GÜN İÇERİSİNDE ÖĞÜN ATLAMA YAPMAYIN
Yeni bir yıla yeni umutlarla, heyecanlarla ve hayallerle başlamanın en keyifli yeri şüphesiz aile veya arkadaşlarla planlanan geleneksel yılbaşı sofralarıdır. İştah açıcı aynı zamanda bol kalorili yemekler ve zengin atıştırmalık çeşitleriyle hem mideyi hem gözü dolduran yılbaşı sofraları kontrolsüz kalori alımına ve mide rahatsızlıklarına neden olabilir.
Yılbaşı gecesi için sağlıklı beslenmenin temel prensipleri arasında ilk olarak gün içerisinde öğün atlamadan dengeli beslenmek bulunuyor. Akşam yemeğine aşırı aç bir şekilde ve “çok acıktım” düşüncesiyle oturulmamasının yerinde olacağını vurgulayan Deregözü, “Porsiyon kontrolünü koruyarak, ne yediğimizin ve içtiğimizin farkında olarak tüketmeliyiz. Sebze ağırlıklı başlangıçlar tercih etmeli, ağır sos ve kızartma besinlerden uzak durmalıyız” dedi.
ERTESİ GÜN AÇ KALMAYIN!
Yılbaşı gecesinde genellikle 3–4 çeşit yemek servis edildiği için dengeli bir menü planlaması önem taşıyor. Beslenme ve Diyet Uzmanı Deregözü, ana öğünlerde protein ağırlıklı seçeneklerin yer almasını, vegan bireyler için ise kurubaklagil bazlı alternatiflerin sunulmasını öneriyor. Et, tavuk ve hindi gibi protein kaynaklarının kızartma yerine fırında pişirilmesi, yağlı soslardan kaçınılması gerektiğini vurguluyor. Öğünlerde posa desteği sağlayan sebzelerin mutlaka yer alması; salata veya sebze haşlama ile birlikte yoğurt ya da hafif yoğurtlu mezelerden oluşan dengeli bir tabak sunulması gerektiğini belirtiyor.

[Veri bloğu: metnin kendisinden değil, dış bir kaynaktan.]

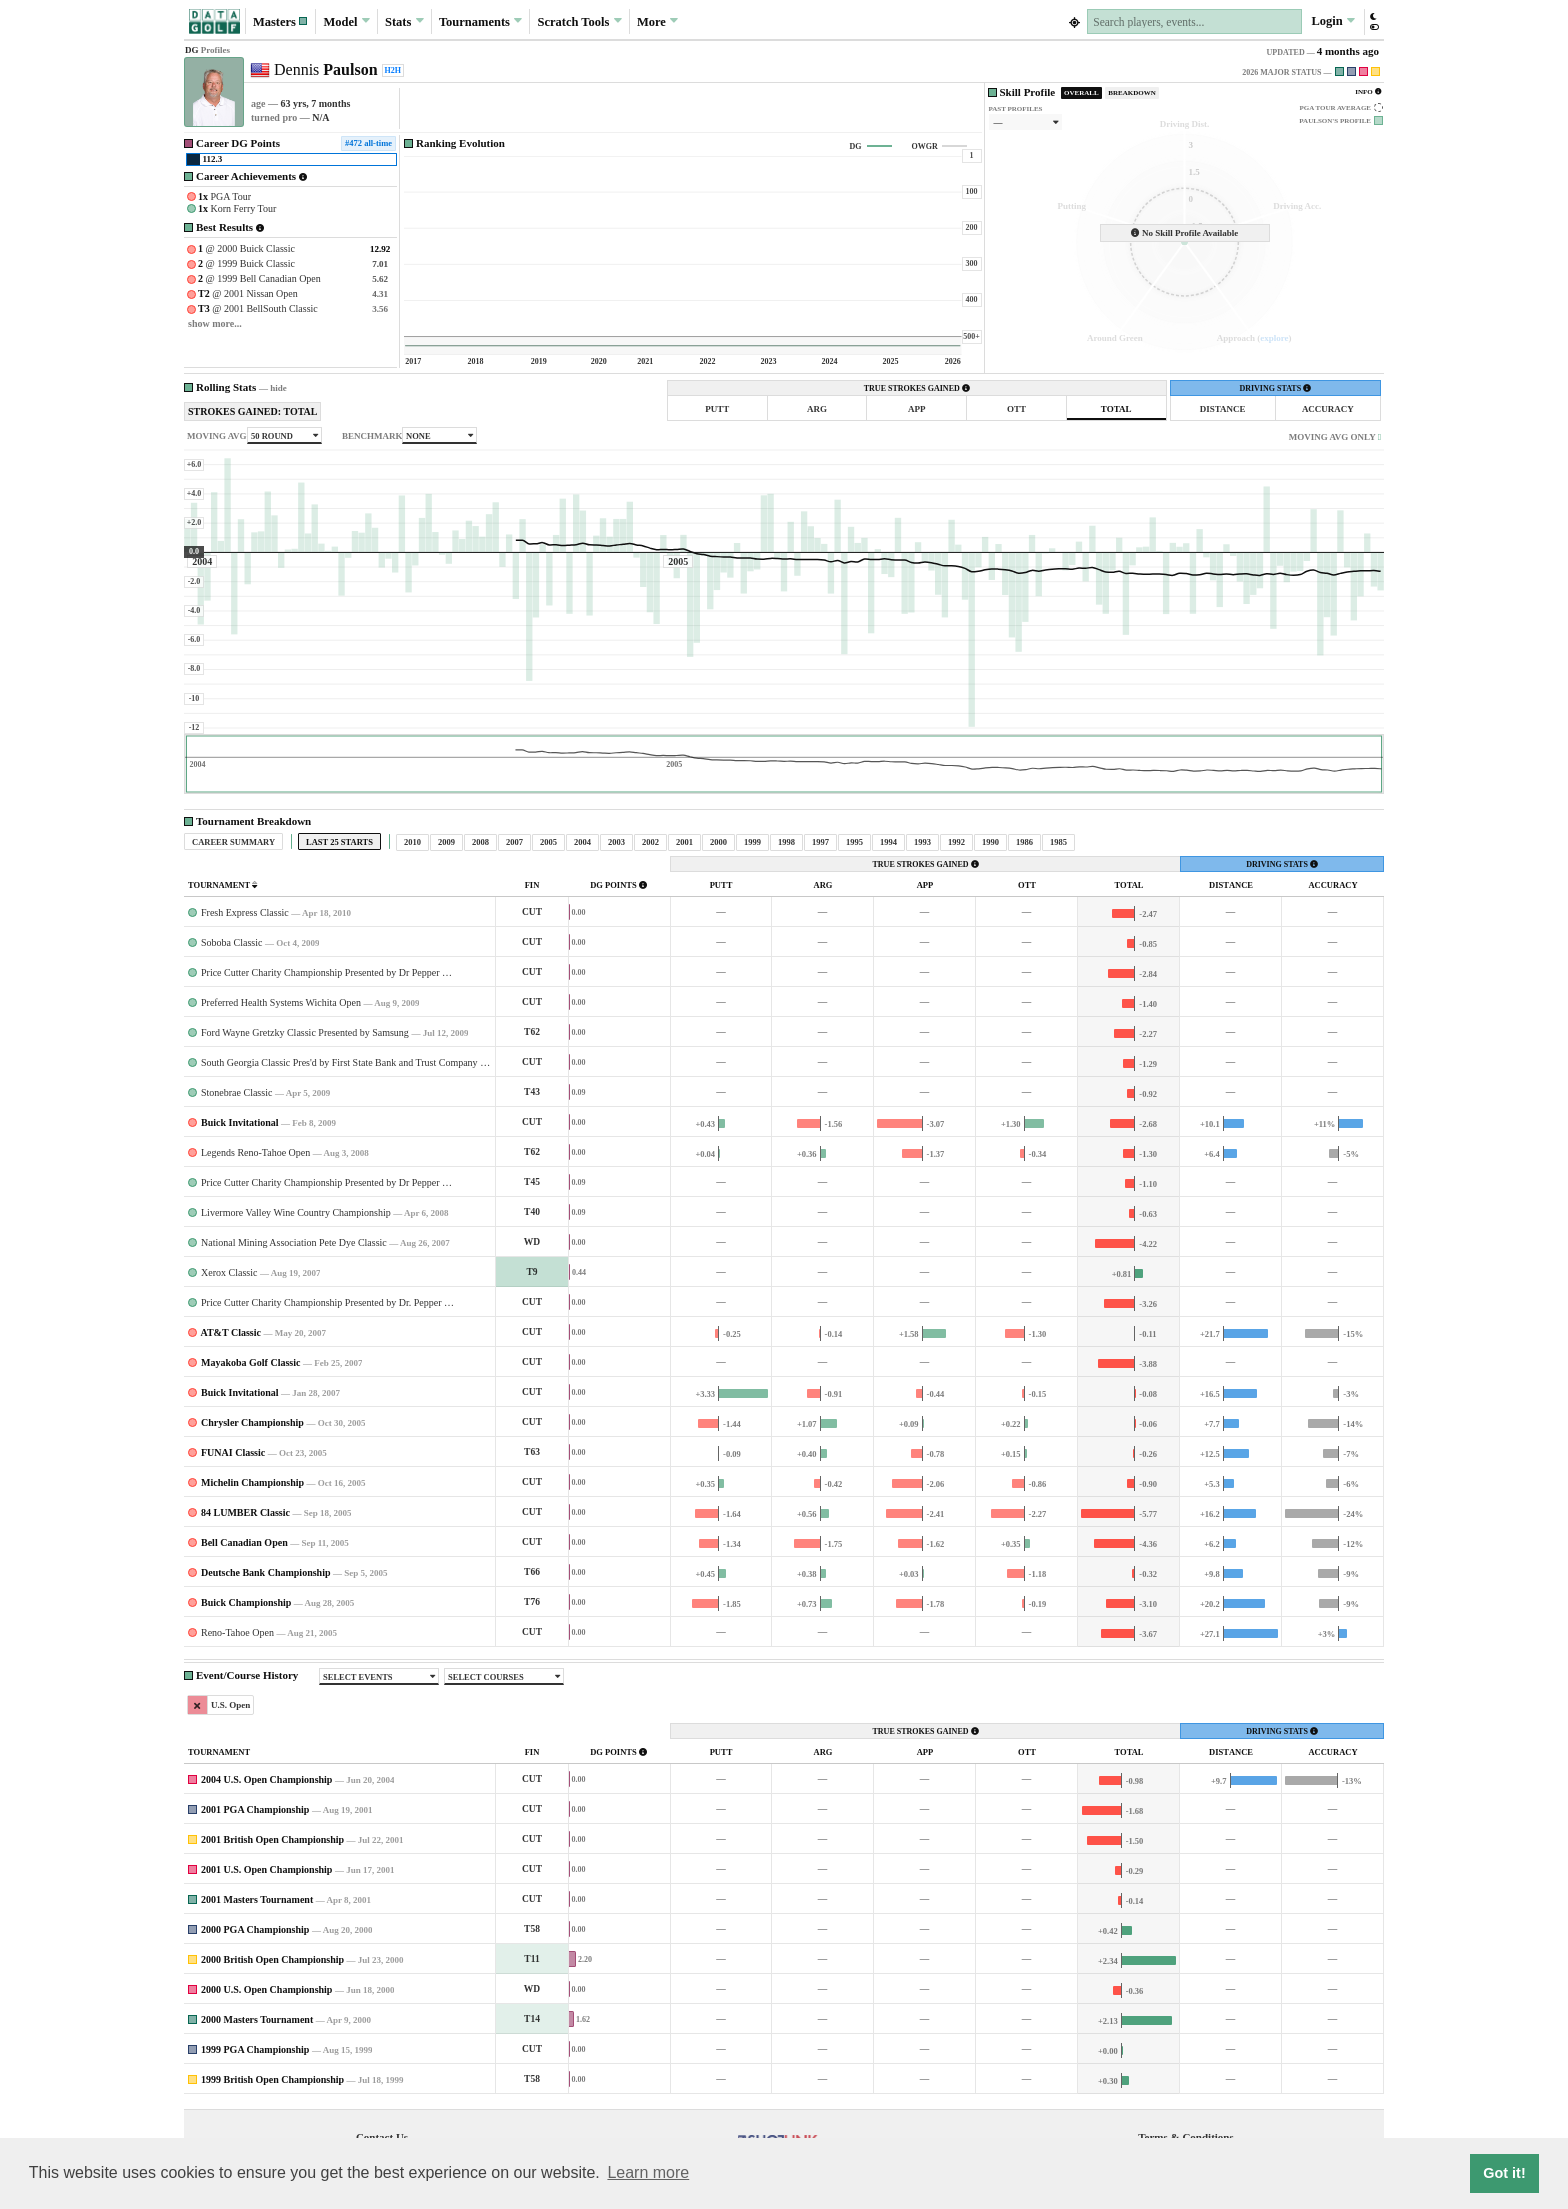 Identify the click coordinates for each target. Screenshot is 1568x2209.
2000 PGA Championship (255, 1929)
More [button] (657, 21)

Yılbaşı akşamına dair en yaygın inanış “gece geç saatte yemek kilo aldırır” düşüncesidir. Oysaki kilo artışının ana sebebi geç saatte yemek değil, toplam enerji alımının fazlalığından kaynaklanıyor. Deregözü, “Ertesi gün sağlıklı ve dengeli beslenmeye devam etmelisiniz. Kalorisiz ve şok detoks programları uygulamanıza gerek bulunmadan sebze ağırlıklı hafif ve dengeli bir beslenme modeli yeterli olacaktır. Bir gün çok kaçırıldıysa ertesi gün aç kalınmalı yaklaşımı metabolizma dengesini bozabilir ve yeme ataklarını artırabilir” diyerek normal beslenme düzenine geri dönmenin en sağlıklı yaklaşım olduğunu vurguladı.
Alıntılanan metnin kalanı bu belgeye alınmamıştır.